==== Data

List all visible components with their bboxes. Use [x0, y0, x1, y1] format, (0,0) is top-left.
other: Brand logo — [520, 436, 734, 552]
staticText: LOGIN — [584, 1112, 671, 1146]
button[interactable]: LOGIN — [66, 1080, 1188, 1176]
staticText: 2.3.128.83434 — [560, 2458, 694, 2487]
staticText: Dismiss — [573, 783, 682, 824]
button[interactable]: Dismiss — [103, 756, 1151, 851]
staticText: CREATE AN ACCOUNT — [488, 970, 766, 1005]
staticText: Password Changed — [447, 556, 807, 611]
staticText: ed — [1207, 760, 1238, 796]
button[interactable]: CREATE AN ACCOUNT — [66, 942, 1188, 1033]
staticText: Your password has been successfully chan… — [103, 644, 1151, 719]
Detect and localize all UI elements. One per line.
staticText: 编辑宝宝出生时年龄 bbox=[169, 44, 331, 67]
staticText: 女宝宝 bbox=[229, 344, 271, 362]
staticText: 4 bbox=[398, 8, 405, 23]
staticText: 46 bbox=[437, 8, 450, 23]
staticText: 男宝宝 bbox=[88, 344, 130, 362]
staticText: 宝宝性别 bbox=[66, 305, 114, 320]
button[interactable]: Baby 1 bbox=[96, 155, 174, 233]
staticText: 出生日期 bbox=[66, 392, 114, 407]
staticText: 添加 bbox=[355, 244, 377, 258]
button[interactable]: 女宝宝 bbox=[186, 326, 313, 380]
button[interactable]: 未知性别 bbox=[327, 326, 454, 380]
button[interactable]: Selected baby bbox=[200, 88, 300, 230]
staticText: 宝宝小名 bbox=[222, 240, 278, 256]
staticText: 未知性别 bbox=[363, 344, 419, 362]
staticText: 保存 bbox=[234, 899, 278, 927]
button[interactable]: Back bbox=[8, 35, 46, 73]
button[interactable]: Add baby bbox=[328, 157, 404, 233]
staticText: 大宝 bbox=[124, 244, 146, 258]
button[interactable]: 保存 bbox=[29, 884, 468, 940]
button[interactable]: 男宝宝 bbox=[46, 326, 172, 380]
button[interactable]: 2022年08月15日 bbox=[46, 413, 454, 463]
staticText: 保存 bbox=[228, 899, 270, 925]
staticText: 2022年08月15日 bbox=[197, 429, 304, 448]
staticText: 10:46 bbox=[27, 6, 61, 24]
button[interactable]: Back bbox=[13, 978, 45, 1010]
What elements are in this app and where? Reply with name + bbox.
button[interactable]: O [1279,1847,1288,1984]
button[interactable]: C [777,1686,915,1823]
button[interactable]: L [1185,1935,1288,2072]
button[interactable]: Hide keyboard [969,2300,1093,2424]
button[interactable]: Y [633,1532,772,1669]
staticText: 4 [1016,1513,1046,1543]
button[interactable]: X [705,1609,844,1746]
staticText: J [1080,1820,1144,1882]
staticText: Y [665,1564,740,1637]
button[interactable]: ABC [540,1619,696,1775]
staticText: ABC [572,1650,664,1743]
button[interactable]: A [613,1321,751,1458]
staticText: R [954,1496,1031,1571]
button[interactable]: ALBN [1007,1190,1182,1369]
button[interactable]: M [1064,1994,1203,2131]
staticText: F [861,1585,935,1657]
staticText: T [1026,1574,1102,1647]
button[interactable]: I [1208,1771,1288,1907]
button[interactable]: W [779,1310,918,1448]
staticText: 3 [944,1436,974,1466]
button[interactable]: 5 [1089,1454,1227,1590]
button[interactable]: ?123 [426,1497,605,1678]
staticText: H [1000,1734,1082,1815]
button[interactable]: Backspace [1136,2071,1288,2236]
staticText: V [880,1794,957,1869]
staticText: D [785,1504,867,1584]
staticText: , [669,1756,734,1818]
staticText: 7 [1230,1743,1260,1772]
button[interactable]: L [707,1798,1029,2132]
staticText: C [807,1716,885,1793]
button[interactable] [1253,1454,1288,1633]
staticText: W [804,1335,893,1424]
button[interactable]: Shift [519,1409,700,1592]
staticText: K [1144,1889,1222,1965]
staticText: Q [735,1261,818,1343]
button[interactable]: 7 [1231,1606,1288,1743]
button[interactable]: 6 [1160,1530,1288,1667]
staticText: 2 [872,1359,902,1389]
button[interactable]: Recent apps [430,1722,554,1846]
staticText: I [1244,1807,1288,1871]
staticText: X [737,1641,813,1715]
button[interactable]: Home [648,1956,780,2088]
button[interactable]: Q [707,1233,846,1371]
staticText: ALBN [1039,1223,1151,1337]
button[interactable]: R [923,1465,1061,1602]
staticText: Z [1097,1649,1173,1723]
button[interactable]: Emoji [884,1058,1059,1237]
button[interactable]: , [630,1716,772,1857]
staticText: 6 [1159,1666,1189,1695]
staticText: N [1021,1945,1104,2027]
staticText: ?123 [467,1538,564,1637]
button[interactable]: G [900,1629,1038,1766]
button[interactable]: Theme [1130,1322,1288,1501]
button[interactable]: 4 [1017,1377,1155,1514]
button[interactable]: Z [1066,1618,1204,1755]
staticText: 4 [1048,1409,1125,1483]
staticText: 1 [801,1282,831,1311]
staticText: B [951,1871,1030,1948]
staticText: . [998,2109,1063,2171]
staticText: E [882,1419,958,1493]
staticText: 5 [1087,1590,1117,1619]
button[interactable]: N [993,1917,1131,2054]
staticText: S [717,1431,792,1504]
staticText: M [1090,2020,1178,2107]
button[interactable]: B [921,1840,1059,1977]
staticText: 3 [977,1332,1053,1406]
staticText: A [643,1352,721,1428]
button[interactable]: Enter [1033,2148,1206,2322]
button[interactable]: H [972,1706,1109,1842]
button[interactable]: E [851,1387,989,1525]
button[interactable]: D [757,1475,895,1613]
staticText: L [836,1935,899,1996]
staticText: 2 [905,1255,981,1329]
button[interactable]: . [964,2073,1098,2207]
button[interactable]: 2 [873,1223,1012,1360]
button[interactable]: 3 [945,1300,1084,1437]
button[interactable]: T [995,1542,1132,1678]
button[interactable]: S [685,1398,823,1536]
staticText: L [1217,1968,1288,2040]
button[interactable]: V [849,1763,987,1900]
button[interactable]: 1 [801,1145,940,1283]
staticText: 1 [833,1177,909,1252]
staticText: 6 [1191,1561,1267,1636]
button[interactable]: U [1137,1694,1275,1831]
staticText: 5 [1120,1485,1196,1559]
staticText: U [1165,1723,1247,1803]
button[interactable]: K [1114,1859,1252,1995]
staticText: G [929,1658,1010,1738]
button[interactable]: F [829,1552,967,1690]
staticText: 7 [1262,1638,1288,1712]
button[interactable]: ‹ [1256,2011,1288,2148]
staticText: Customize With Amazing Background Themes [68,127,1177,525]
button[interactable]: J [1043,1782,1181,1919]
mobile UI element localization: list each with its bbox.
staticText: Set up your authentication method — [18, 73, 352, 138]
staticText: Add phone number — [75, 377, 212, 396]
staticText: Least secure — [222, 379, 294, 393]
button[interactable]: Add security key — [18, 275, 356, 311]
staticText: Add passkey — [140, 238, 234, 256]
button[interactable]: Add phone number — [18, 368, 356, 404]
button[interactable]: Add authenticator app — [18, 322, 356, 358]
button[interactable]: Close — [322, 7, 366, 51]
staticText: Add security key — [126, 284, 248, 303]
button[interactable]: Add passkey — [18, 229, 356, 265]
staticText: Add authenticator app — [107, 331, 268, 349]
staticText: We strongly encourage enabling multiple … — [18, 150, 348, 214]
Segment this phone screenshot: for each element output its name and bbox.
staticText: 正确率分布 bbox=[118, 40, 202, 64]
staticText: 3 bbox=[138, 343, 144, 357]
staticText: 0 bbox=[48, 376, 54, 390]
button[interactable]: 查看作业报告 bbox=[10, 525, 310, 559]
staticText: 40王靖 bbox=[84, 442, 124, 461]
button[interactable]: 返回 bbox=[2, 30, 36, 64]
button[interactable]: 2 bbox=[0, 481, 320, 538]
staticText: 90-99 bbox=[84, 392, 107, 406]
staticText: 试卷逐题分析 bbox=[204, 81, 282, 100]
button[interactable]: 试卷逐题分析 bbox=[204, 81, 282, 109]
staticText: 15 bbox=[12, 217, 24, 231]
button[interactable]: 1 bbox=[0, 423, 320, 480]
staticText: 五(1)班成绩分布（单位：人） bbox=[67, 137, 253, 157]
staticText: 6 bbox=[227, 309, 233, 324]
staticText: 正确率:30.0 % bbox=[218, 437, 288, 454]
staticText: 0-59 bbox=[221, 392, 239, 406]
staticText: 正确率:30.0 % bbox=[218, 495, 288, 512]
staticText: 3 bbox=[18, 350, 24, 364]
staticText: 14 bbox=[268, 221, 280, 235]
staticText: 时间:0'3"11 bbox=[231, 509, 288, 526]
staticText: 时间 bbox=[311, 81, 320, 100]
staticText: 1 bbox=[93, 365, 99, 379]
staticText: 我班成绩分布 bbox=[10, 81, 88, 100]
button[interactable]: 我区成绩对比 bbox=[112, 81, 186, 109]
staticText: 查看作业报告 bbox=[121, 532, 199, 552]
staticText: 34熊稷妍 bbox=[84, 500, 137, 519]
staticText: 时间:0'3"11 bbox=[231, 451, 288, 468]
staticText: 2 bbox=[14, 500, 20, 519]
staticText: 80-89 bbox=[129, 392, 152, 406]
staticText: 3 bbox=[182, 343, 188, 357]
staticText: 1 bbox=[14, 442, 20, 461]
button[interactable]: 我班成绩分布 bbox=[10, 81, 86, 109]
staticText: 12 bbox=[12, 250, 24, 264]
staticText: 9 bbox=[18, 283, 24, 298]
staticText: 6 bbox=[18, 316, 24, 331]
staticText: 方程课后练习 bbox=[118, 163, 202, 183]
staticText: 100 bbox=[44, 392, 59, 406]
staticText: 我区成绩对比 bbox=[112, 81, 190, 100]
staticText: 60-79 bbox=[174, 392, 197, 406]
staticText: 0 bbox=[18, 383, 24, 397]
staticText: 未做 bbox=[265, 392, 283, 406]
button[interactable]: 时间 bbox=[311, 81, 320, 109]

========

* Aim of the task *
Tally up the lines in the records that contain the word "试卷逐题分析" and give only the total.

* Output of the task *
2